Confindustria Genova, eletto il nuovo presidente Fabrizio Ferrari

Il neo presidente indica il percorso: "La competitività delle imprese è il tema fondamentale"

0722 foto Confindustria Genova Bucci 1 fabrizio ferrari

Fabrizio Ferrari è ufficialmente il nuovo presidente di Confindustria Genova per il quadriennio 2025-2029. Il presidente di Aitek è stato eletto  dall’Assemblea degli industriali che si è tenuta il 22 luglio all’auditorium dell’Acquario di Genova.

Accanto a lui, come anticipato, sono stati eletti anche i vicepresidenti Rosa Bifero (Fincantieri) con delega a Lavoro e Relazioni industriali; Andrea Campora (Leonardo) con delega alla Digital Economy; Andrea Carioti (Rael) con delega a Territorio, Infrastrutture e Rigenerazione urbana; Beppe Costa (Saar DP e Saar DP Green) con delega a Sviluppo portuale e Logistica integrata; Marco Ghiglione (T. Mariotti e Genova Industrie Navali) con delega all’Industria del Porto di Genova e Tigullio; Vittoria Gozzi Wylab Sprtech Incubator & Digital Coworking e Duferco Group) con delega a Startup e Sistemi d’innovazione; Chiara Piaggio (Ansaldo Energia) con delega a Crescita d’impresa e Inclusione.

Il Consiglio di presidenza di Confindustria Genova, che resterà in carica fino al 2029, si completa con il past president Umberto Risso e i presidenti in carica della Piccola Industria, Piero Gai, e dei Giovani Imprenditori, Jacopo Callà.

«La competitività delle imprese. Questo è il tema fondamentale. Noi dobbiamo riuscire a creare le condizioni del contorno perché si possa fare imprenditoria su questa regione e su questa città nel miglior modo possibile, perché l’impresa e l’industria è quello che ci permette poi di sviluppare tutto il contesto sociale», ha dichiarato Ferrari all’Ansa, a margine dell’Assemblea di Confindustria.
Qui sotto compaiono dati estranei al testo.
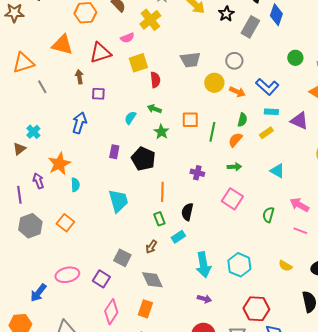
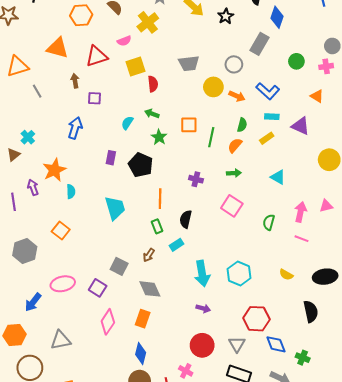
gray rectangle: (250, 27) -> (260, 44), moved
pink arrow: (299, 205) -> (301, 212), turned 72
gray hexagon: (30, 226) -> (25, 251), moved

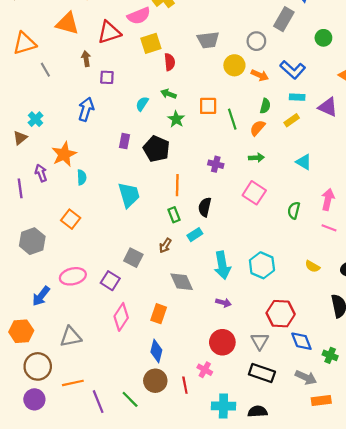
pink semicircle: (124, 41) -> (139, 16), size x1.5
green line: (211, 137) -> (232, 119), turned -30
gray diamond: (150, 289) -> (182, 282), moved

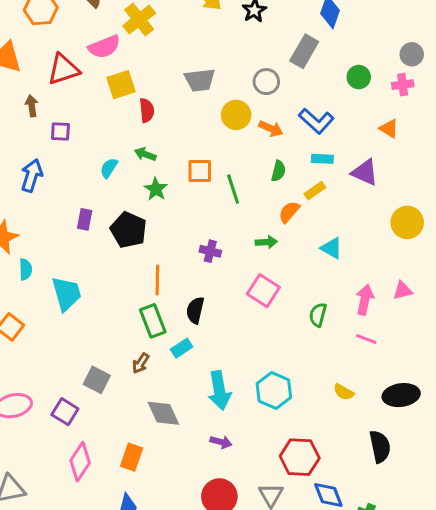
orange semicircle: (258, 128) -> (289, 212), moved
cyan trapezoid: (129, 195) -> (66, 294), moved
green rectangle: (174, 215) -> (153, 321), size x1.5

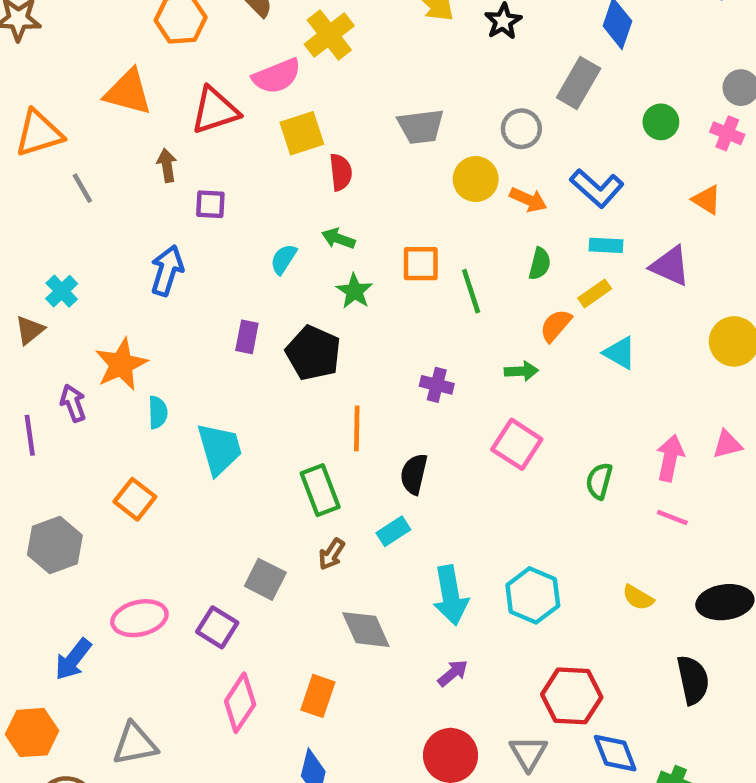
pink cross: (403, 85) -> (727, 133), turned 30
cyan triangle: (331, 248) -> (620, 353), moved
green rectangle: (153, 321) -> (320, 490), moved
purple arrow: (221, 442) -> (453, 673), turned -55

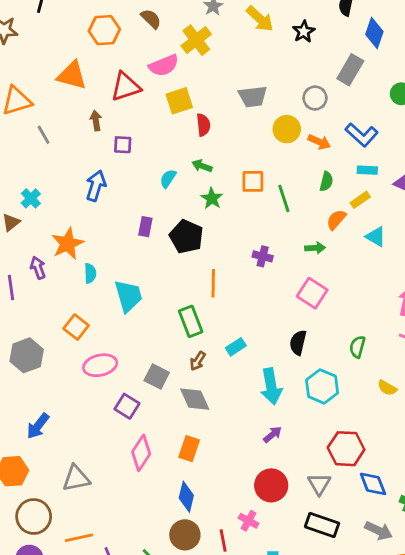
black semicircle: (414, 474) -> (298, 343), moved
green semicircle: (599, 481) -> (357, 347), moved
pink ellipse: (139, 618) -> (100, 365), moved
gray diamond: (366, 630) -> (195, 399), moved

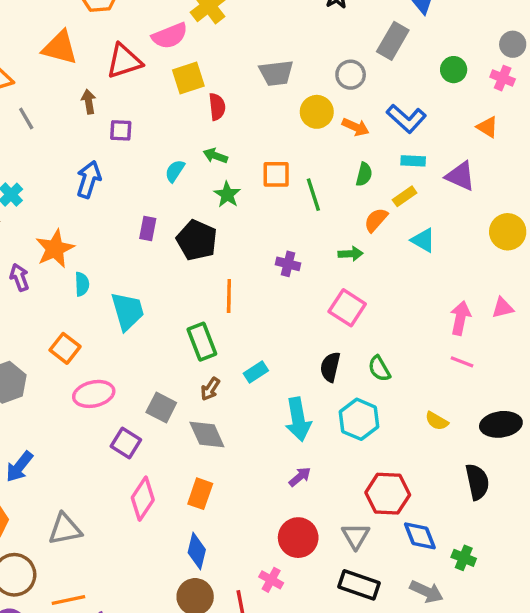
green semicircle: (357, 347) -> (379, 369), moved, turned -45

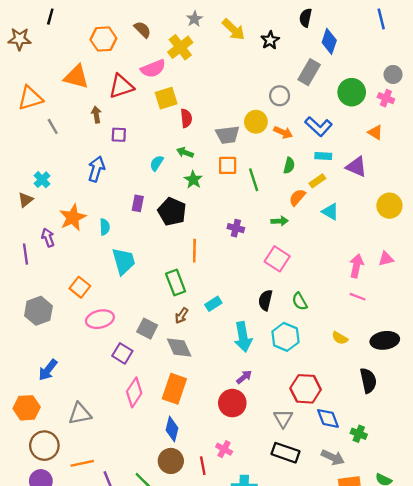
green circle: (454, 70) -> (352, 92), size x1.5
gray trapezoid: (276, 73) -> (228, 135), moved
cyan semicircle: (82, 284) -> (105, 227), moved
orange rectangle: (200, 494) -> (174, 389), size x1.4
red circle: (298, 538) -> (232, 403), moved

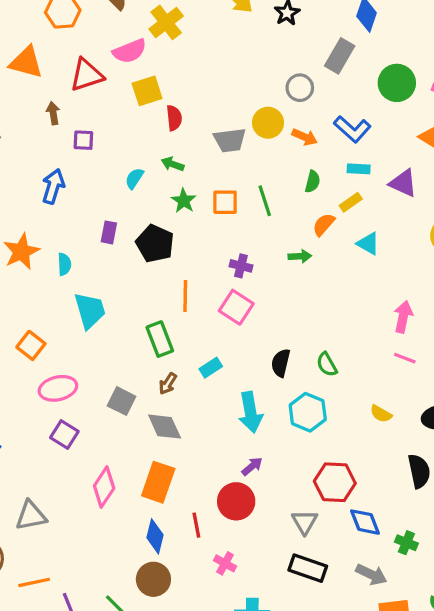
orange square: (228, 165) -> (225, 202), moved
pink square: (277, 259) -> (236, 307), moved
purple square: (122, 353) -> (64, 435), moved
red line: (203, 466) -> (196, 525), moved

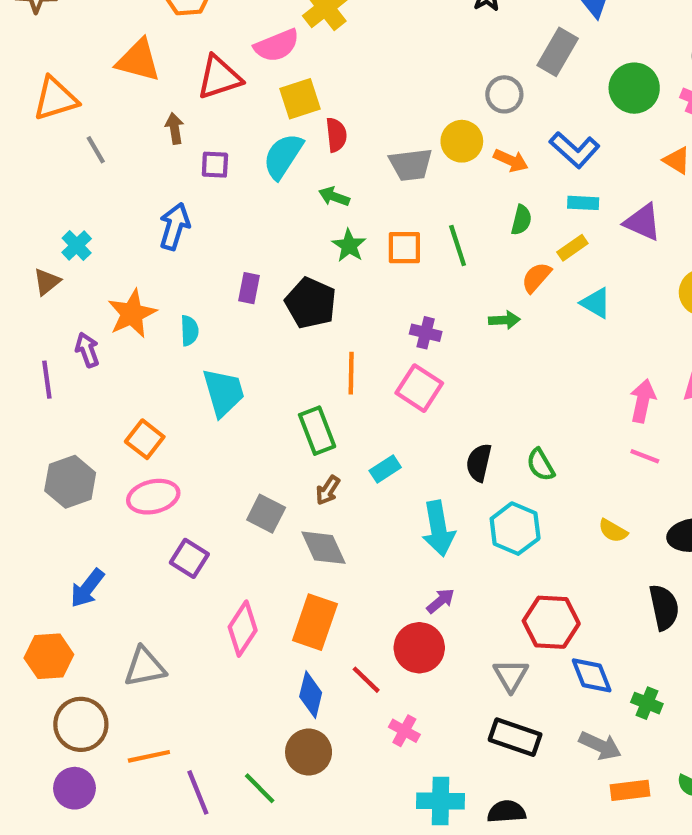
cyan semicircle: (134, 178) -> (283, 156), moved, size x1.6
pink ellipse: (58, 388) -> (153, 497), moved
red line: (196, 525) -> (366, 680), turned -35

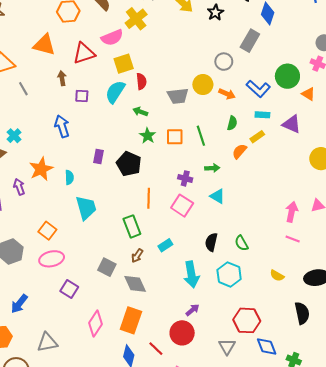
green circle: (634, 88) -> (287, 76), moved
blue arrow: (175, 226) -> (62, 126), turned -35
cyan triangle: (596, 303) -> (218, 196), moved
green arrow: (504, 320) -> (212, 168), moved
E ai giornalisti che domandano se abbia timori per il futuro, legati al cambio politico nell’amministrazione comunale genovese, risponde: “Non sono timori. Il problema è di andare sul concreto: confrontarsi su quelle che possono essere le soluzioni migliori. Il tema non è uno contro l’altro, il tema è lavorare insieme affinché in questa città si possa vivere bene. Lavorare bene e crescere e riuscire a portare il più possibile giovani in città. Alla politica chiediamo di ascoltarci – ha concluso Ferrari -. Noi non chiediamo nulla di particolare. Vogliamo essere ascoltati. La politica deve decidere, però ascolti».

La sindaca di Genova Silvia Salis, assente all’assemblea di Confindustria per via della concomitanza con il Consiglio comunale, sottolinea: «Al centro del nostro programma c’è la reindustrializzazione della città. Per troppo tempo Genova ha vissuto un lento processo di deindustrializzazione senza una vera visione alternativa. Oggi, invece, possiamo e dobbiamo ripensare le nostre aree produttive, rilanciare le nostre filiere e valorizzare ogni angolo del territorio, rendendole motore di sviluppo sostenibile, innovazione e occupazione».
La sindaca si augura che «questa nuova fase che inizia oggi con la guida del presidente Ferrari possa aprire una stagione di rapporti proficui, di dialogo e di collaborazione. Genova ne ha bisogno e sono certa che con il nuovo corso di Confindustria potremo trovare il terreno comune su cui far crescere insieme sviluppo, lavoro e innovazione per costruire le politiche industriali forti, coraggiose e capaci di restituire a Genova il posto che merita nel panorama nazionale e internazionale».